Man, did that hurt! Frankie reached us by that time. I felt this jolting vibration that seemed to go on forever and I hit the floor. He stood over me, shaking his head.

I couldn’t talk yet, but I was wondering when Frankie had invested in a stun gun. He didn’t have one the last time I was here.

“Mick, you’re the whole reason I bought this damn thing. I’m really sick of you breaking up the joint. I know you’re a little drunk, but Carla doesn’t work here. She never worked here,” he turned to look at Carla—Pauline—and said, “at least she’s a brunette like your Carla. Unlike Sarah who was blonde and Kathy who was a red head. To be honest, Mick, if Carla walked in I probably wouldn’t hire her, she’d be too old and you probably wouldn’t even recognize her.”

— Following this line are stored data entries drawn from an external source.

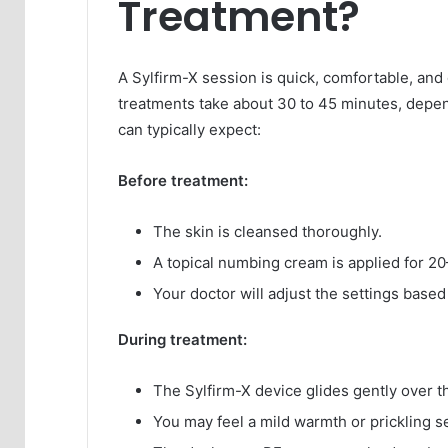
Treatment?
A Sylfirm-X session is quick, comfortable, an
treatments take about 30 to 45 minutes, depen
can typically expect:
Before treatment:
The skin is cleansed thoroughly.
A topical numbing cream is applied for 2
Your doctor will adjust the settings based
During treatment:
The Sylfirm-X device glides gently over t
You may feel a mild warmth or prickling sen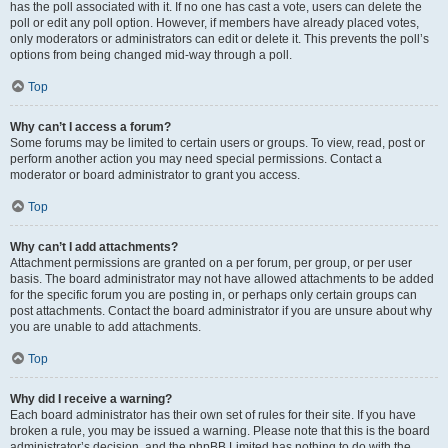
has the poll associated with it. If no one has cast a vote, users can delete the
poll or edit any poll option. However, if members have already placed votes,
only moderators or administrators can edit or delete it. This prevents the poll’s
options from being changed mid-way through a poll.
Top
Why can’t I access a forum?
Some forums may be limited to certain users or groups. To view, read, post or
perform another action you may need special permissions. Contact a
moderator or board administrator to grant you access.
Top
Why can’t I add attachments?
Attachment permissions are granted on a per forum, per group, or per user
basis. The board administrator may not have allowed attachments to be added
for the specific forum you are posting in, or perhaps only certain groups can
post attachments. Contact the board administrator if you are unsure about why
you are unable to add attachments.
Top
Why did I receive a warning?
Each board administrator has their own set of rules for their site. If you have
broken a rule, you may be issued a warning. Please note that this is the board
administrator’s decision, and the phpBB Limited has nothing to do with the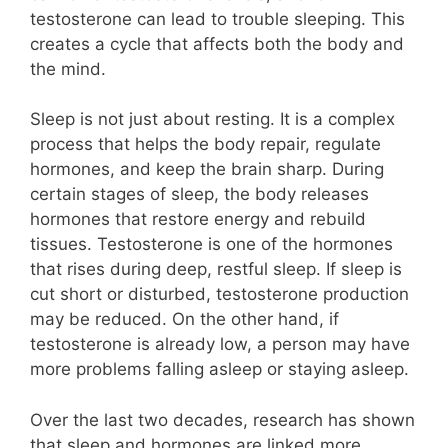
testosterone can lead to trouble sleeping. This
creates a cycle that affects both the body and
the mind.
Sleep is not just about resting. It is a complex
process that helps the body repair, regulate
hormones, and keep the brain sharp. During
certain stages of sleep, the body releases
hormones that restore energy and rebuild
tissues. Testosterone is one of the hormones
that rises during deep, restful sleep. If sleep is
cut short or disturbed, testosterone production
may be reduced. On the other hand, if
testosterone is already low, a person may have
more problems falling asleep or staying asleep.
Over the last two decades, research has shown
that sleep and hormones are linked more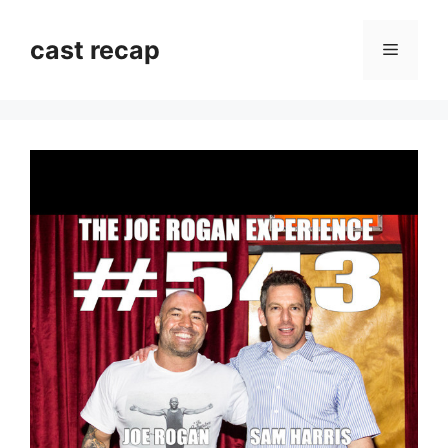
Skip
to
cast recap
Menu
content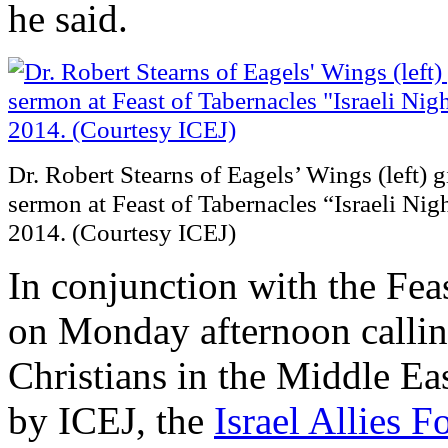
he said.
Dr. Robert Stearns of Eagels’ Wings (left) 
sermon at Feast of Tabernacles “Israeli Nig
2014. (Courtesy ICEJ)
In conjunction with the Fea
on Monday afternoon calling
Christians in the Middle Ea
by ICEJ, the
Israel Allies 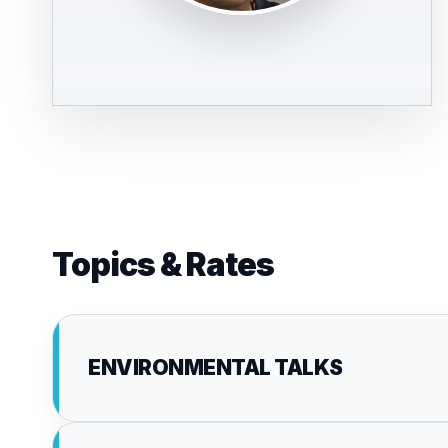
Topics & Rates
ENVIRONMENTAL TALKS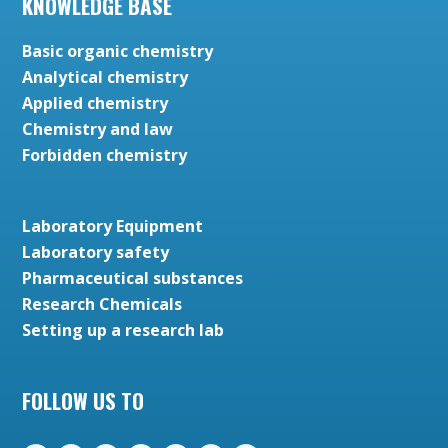
KNOWLEDGE BASE
Basic organic chemistry
Analytical chemistry
Applied chemistry
Chemistry and law
Forbidden chemistry
Laboratory Equipment
Laboratory safety
Pharmaceutical substances
Research Chemicals
Setting up a research lab
FOLLOW US TO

I was starting to get the feeling back in my arms and legs. I felt sober, too. I looked at the girl again, and realized that he was right, she’s not Carla—her eyes were brown, not black and her face wasn’t really a heart. I lumbered up to my feet and looked at Pauline, “I’m sorry, miss,” I said and hung my head.

She still looked pretty angry; she just turned and walked away. I noticed people helping other people off the floor and picking up overturned tables and chairs. I guess my electric flailing had distracted everyone else from fighting.

“Mick, you do it every time. Don’t come back for a long time,” Frankie said.

“How long?” I asked, afraid of his answer.

“I don’t know, Mick. I’m sick of this. I won’t call the cops this time; you made a mess but nothing got broken and nobody got hurt. But next time, I am calling the cops and I’ll press charges.” Frankie looked pretty angry, so I just nodded my head. “And you’re paying for all the spilled drinks!”

“Okay, Frankie,” I handed over the money and headed out the door. I stepped out into the cold and before the door closed behind me I heard that crappy western band start up, the sound of laughter and the clinking of glasses. I turned and looked over my shoulder at Frankie’s Place for a minute and then started walking.